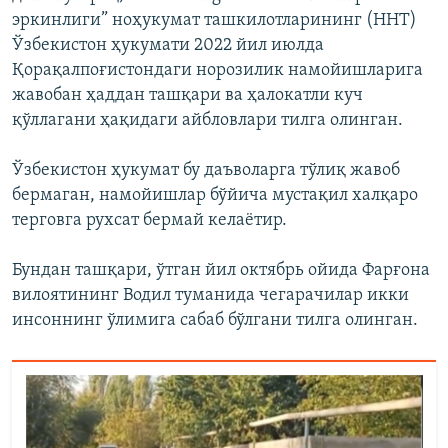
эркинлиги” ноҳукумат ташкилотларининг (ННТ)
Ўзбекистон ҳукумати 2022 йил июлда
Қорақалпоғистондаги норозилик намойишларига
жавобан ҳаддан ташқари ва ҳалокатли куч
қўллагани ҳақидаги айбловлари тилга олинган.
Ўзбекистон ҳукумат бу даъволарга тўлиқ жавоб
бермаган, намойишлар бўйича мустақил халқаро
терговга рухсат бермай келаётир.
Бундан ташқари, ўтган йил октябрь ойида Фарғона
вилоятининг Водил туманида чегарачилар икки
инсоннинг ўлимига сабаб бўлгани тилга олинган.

| PROBLEM STATEMENT |
Retype the records above word for word, from their first line through the line containing "Ўзбекистон ҳукумат бу даъволарга тўлиқ жавоб", and leave out every picture.

| OUTPUT FOR THIS EXERCISE |
эркинлиги” ноҳукумат ташкилотларининг (ННТ)
Ўзбекистон ҳукумати 2022 йил июлда
Қорақалпоғистондаги норозилик намойишларига
жавобан ҳаддан ташқари ва ҳалокатли куч
қўллагани ҳақидаги айбловлари тилга олинган.
Ўзбекистон ҳукумат бу даъволарга тўлиқ жавоб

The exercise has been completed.